Sie erreichte uns nicht in Kapiteln
chronologisch
wie es üblich ist
sie erreichte uns nicht von Anfang an
von der Wiege an
von den ersten Schultagen an
wir entdeckten sie nicht in Büchern
als Spielzeug in Cornflakes-Packungen oder
ähnlichen Dingen
sie zeigte sich grausam und egoistisch
versteckte sich wie eine Diebin
und verwehrte uns Aufklärung und Teilhabe.
Sie erreichte uns in unbekannten Sprachen
bruchstückhaft
in der Version der Feinde
mit deren Gesichtern und deren Wahrheiten
schmutzig ... leer
zerhackstückelt
sie erreichte uns in Fetzen
barfuß
von Kugeln durchsiebt
und gedemütigt, als wir sie aufsammelten.
Wir mussten aufbrechen
wie mutige Kriegerinnen, um sie heimzuholen
ihr die Tränen abzuwischen
und die Hände
sie neu einzukleiden
und mit Stolz zu erfüllen
ihr die Knie abzuwaschen
und als wir fertig waren
stellten wir sie in die Sonne
und jetzt strahlt unsere Geschichte
leuchtend
stark
und bewegt sich seither
mit geradem Rücken
und erhobenem Haupt.
Ich entdeckte plötzlich unter meinen Ahnen
eine Großmutter
eine Frau
eine lange Reihe singender Mütter
und eine von ihnen gesäte Schwarze Erde
und ich wuchs heran
und wurde groß wie die Sterne
und weit wie die Wege
und fand mich als Frau
als Schwarze Frau.
Auch ich habe einen Traum
und ich hüte ihn in der Spielzeugkiste der Kinder
und schreibe für ihn Gedichte über Tiere
und Pflanzen
und Reisen.
Und eines Morgens
fand ich ihn in der Wiege
mit Händen
und Haaren
und Spielzeug
und Hoffnungen
und einem Leben
voll von seinen eigenen Exkrementen
und ich reinigte ihn
und ließ ihn wieder schwimmen.
Denn auch ich habe einen Traum
und er hat zu tun mit Martin Luther King
weil auch er Schwarz ist
und er wächst
er hat zu tun mit unserer Geschichte voller Siege
mit unserer Haut ohne Narben
mit unserem Schwarzsein, das wir täglich genießen
er hat zu tun mit Gott und seinen Dornen.
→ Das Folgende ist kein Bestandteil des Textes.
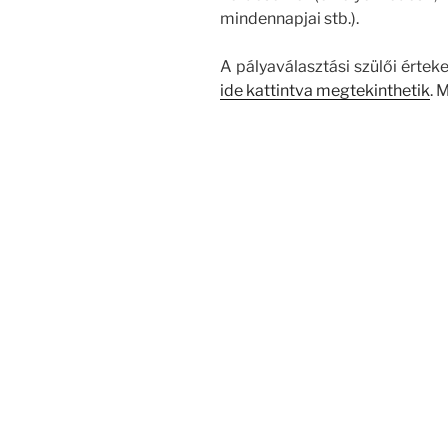
mindennapjai stb.).
A pályaválasztási szülői értek
ide kattintva megtekinthetik
. 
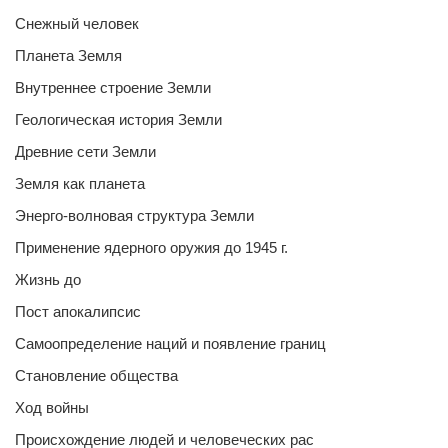
Снежный человек
Планета Земля
Внутреннее строение Земли
Геологическая история Земли
Древние сети Земли
Земля как планета
Энерго-волновая структура Земли
Применение ядерного оружия до 1945 г.
Жизнь до
Пост апокалипсис
Самоопределение наций и появление границ
Становление общества
Ход войны
Происхождение людей и человеческих рас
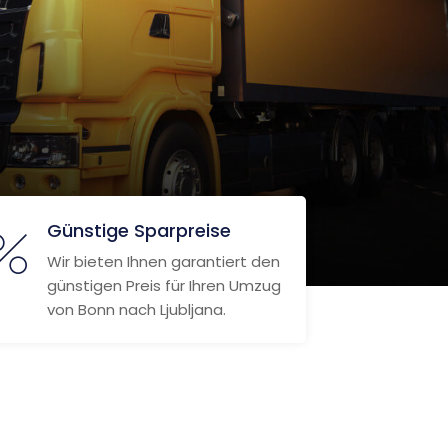
Günstige Sparpreise
Wir bieten Ihnen garantiert den
günstigen Preis für Ihren Umzug
von Bonn nach Ljubljana.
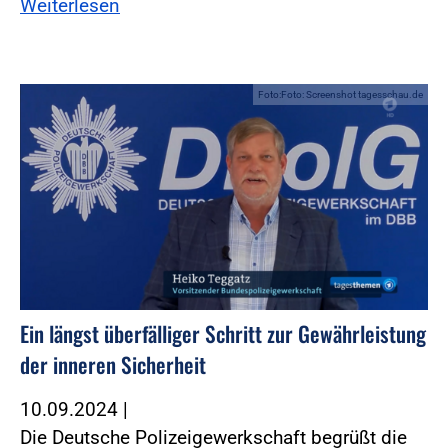
Weiterlesen
Foto:Foto: Screenshot tagesschau.de
Ein längst überfälliger Schritt zur Gewährleistung
der inneren Sicherheit
10.09.2024
|
Die Deutsche Polizeigewerkschaft begrüßt die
Er hat zu tun mit den Kindern
denn Tanisha
fragt täglich nach Afrika
und in ihrer Unschuld
fragen die Kinder, was Schwarzsein bedeutet.
Mein Traum wächst weiter
und füllt sich mit Geschichte.
Auch ich habe einen Traum
und ich möchte ihn teilen
und neue Kinder für ihn begeistern
weil es sich lohnt
weil von Träumen zu sprechen
sich anhört wie aufwachen
wie Ferien mit Kindern
wie Länder ohne Angst
denn wenn ich Traum sage
sage ich Morgen
sage aufwachen
und spreche von einem anderen Tag
der besser ist als der meiner Großmutter
und besser als meiner
denn wenn ich träume
träume ich
und wenn ich träume
lebe ich
und wenn ich lebe
liebe ich
und dann lieben und träumen
unsere Kinder
und erwachen
und singen
und träumen
und wenn die Kinder träumen
bekommen die Träume Worte
Worte, die lebendig werden
und wahr.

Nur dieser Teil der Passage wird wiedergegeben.